**What you should do**.
Lines below that include the word "vous" should each be copied.

(Beginning of Records supplied)

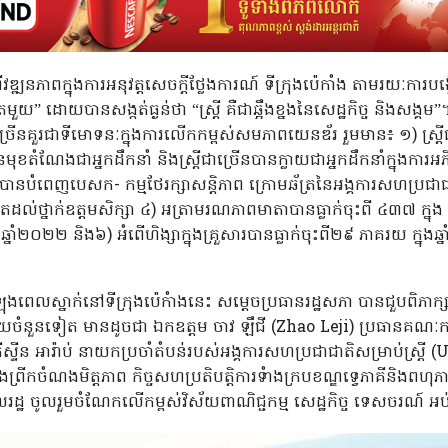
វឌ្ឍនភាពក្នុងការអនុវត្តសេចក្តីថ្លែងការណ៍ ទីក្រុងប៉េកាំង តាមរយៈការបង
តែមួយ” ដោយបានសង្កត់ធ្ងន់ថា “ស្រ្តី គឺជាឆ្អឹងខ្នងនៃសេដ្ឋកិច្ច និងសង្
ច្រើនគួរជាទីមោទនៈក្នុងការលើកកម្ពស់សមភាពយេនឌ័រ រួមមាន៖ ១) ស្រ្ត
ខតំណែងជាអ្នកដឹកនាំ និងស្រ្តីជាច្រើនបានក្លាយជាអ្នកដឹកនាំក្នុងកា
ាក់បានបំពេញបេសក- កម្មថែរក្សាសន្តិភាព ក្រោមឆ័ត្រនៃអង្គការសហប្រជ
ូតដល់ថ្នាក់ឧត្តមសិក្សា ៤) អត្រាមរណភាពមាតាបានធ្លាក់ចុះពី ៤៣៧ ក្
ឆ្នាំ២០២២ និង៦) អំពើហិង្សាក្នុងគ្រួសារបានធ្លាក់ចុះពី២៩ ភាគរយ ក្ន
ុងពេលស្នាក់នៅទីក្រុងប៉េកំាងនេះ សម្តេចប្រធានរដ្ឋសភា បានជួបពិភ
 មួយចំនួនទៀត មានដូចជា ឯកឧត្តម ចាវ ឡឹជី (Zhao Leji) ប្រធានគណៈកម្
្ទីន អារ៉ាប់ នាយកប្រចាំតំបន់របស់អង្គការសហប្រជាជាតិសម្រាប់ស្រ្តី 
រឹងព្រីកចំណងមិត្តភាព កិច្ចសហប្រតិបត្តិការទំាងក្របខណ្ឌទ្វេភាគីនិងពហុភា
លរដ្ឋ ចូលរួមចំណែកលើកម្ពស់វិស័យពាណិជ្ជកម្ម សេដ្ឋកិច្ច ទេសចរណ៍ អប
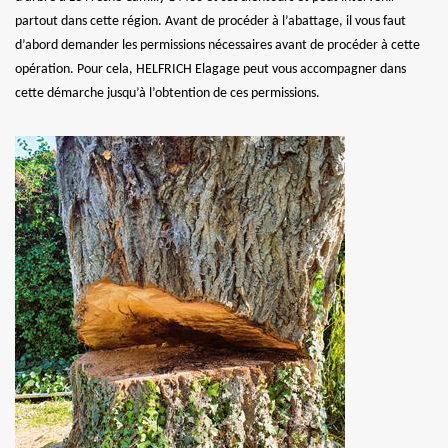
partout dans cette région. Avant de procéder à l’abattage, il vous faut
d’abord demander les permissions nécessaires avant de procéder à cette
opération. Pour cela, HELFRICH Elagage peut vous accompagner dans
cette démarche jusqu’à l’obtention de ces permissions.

(End of Records supplied)
(Beginning of Records supplied)

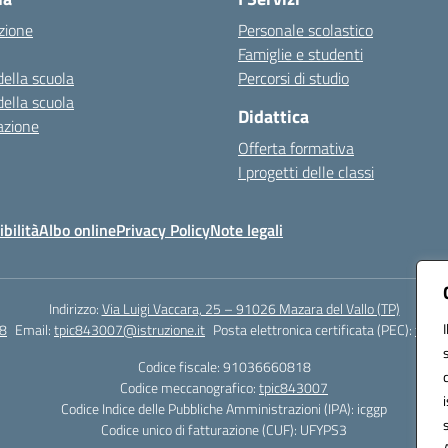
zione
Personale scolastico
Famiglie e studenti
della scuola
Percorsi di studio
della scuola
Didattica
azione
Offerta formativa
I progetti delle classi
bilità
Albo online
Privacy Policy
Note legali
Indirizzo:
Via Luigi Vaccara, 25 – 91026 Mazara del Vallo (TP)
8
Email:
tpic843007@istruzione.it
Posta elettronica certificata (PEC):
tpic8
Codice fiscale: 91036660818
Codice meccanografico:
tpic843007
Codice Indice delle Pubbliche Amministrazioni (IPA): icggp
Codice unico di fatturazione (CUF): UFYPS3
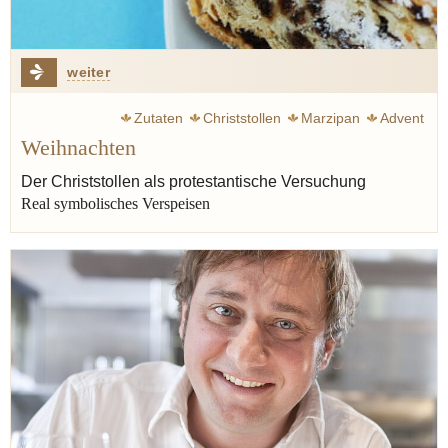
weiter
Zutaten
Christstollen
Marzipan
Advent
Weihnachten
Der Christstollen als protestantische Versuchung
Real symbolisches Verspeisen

(End of Records supplied)
(Beginning of Records supplied)

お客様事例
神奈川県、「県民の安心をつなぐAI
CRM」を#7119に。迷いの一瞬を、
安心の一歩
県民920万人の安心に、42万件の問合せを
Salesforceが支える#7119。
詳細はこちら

(End of Records supplied)

**Solution to this exercise**.
partout dans cette région. Avant de procéder à l’abattage, il vous faut
opération. Pour cela, HELFRICH Elagage peut vous accompagner dans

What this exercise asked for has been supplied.